■ **PROBLEM**:
Within the entries below, find every line that has the string "sing", then copy it.

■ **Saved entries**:

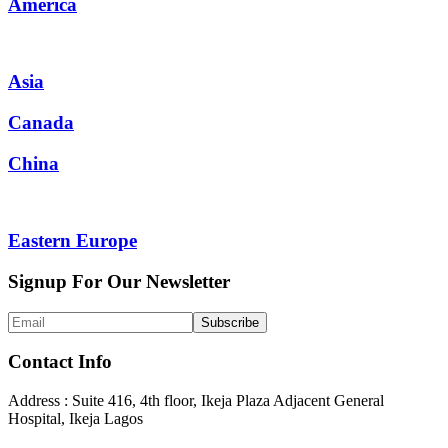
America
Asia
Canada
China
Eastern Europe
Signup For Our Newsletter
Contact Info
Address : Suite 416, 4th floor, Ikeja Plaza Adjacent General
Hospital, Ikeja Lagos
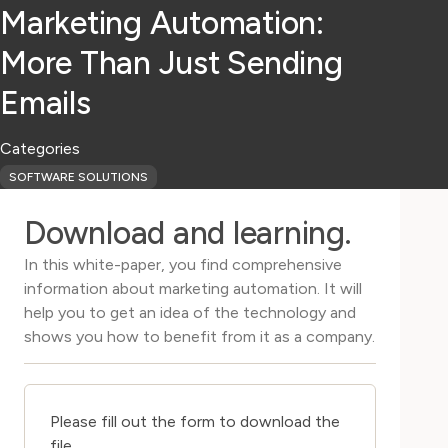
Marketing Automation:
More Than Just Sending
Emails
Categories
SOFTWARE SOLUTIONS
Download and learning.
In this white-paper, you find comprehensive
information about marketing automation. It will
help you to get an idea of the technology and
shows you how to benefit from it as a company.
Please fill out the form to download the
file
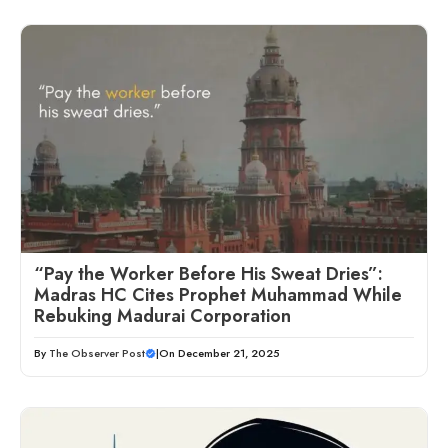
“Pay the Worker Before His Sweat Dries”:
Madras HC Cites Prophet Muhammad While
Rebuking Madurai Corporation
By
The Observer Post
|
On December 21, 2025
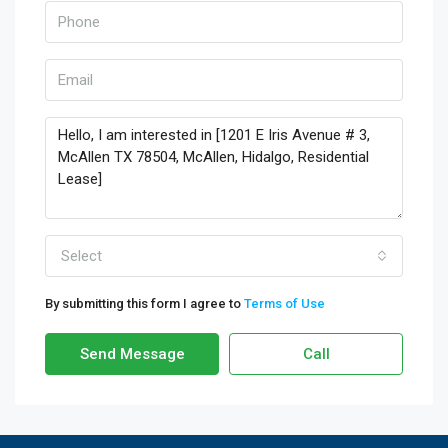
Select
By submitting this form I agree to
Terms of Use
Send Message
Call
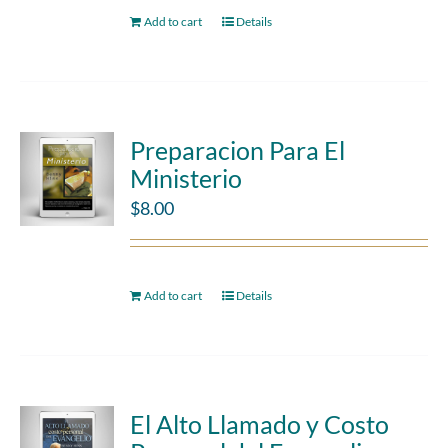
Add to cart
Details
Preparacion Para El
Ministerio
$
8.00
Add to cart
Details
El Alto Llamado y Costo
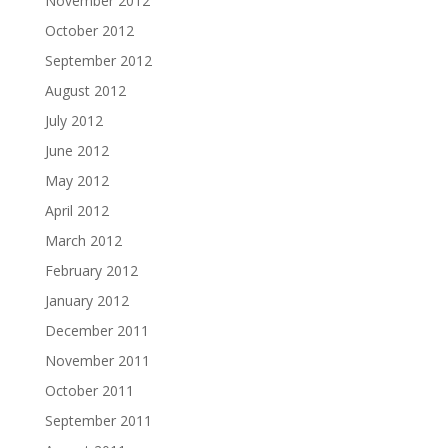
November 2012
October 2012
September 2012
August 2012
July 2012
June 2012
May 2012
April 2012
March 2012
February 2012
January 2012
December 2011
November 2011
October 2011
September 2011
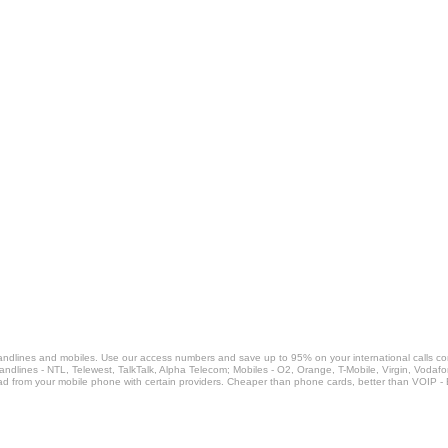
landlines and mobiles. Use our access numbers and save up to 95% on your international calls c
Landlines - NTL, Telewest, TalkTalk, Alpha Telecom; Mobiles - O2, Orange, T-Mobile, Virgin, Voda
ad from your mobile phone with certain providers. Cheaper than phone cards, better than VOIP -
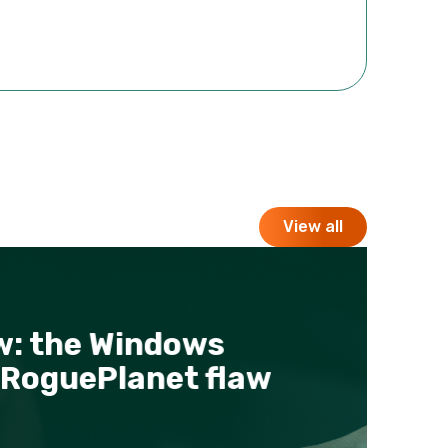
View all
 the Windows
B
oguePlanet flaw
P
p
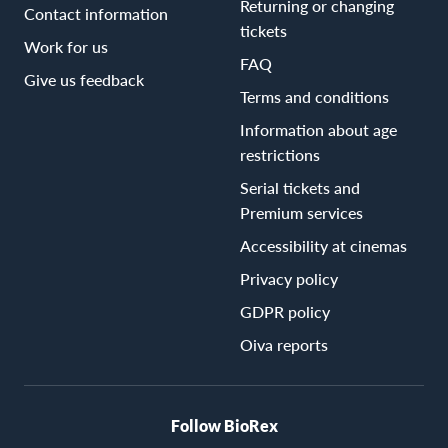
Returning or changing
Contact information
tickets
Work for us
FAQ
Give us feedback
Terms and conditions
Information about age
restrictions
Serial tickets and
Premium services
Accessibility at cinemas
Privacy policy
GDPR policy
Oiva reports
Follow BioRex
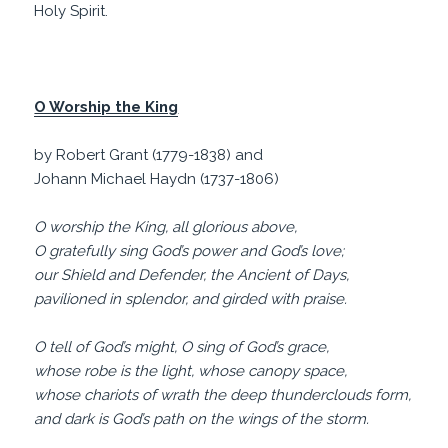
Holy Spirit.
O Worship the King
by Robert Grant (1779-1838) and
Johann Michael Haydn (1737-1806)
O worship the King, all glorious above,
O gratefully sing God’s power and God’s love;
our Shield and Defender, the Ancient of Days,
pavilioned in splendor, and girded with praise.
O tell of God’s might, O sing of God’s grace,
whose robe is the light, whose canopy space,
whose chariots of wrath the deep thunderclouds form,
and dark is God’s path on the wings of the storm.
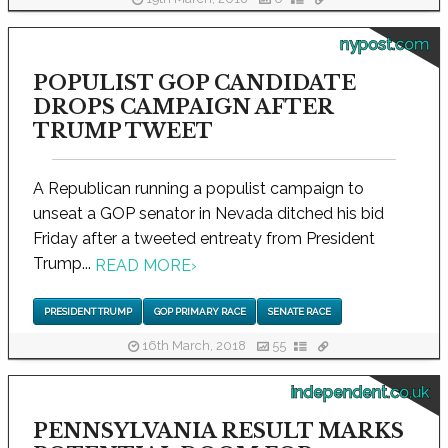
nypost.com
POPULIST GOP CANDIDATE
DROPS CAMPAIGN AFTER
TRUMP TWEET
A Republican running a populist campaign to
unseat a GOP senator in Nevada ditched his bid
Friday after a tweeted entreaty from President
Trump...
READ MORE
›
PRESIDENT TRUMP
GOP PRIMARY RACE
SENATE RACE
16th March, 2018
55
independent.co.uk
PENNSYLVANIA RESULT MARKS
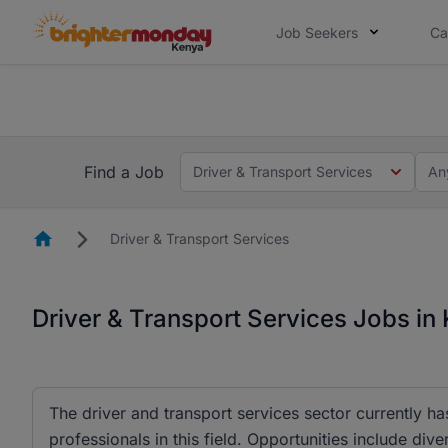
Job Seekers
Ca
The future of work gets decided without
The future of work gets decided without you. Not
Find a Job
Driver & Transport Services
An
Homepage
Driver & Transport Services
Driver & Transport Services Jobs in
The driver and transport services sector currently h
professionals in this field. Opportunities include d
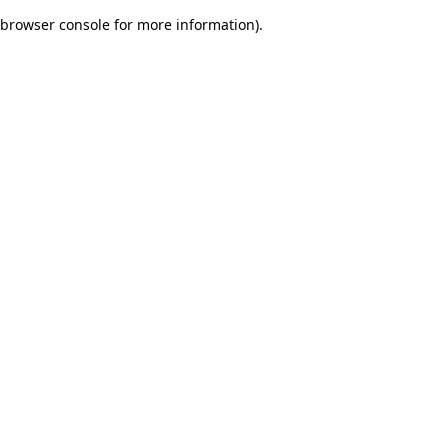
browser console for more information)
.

■ **SOLUTION TO THE EXERCISE**:
O gratefully sing God’s power and God’s love;
O tell of God’s might, O sing of God’s grace,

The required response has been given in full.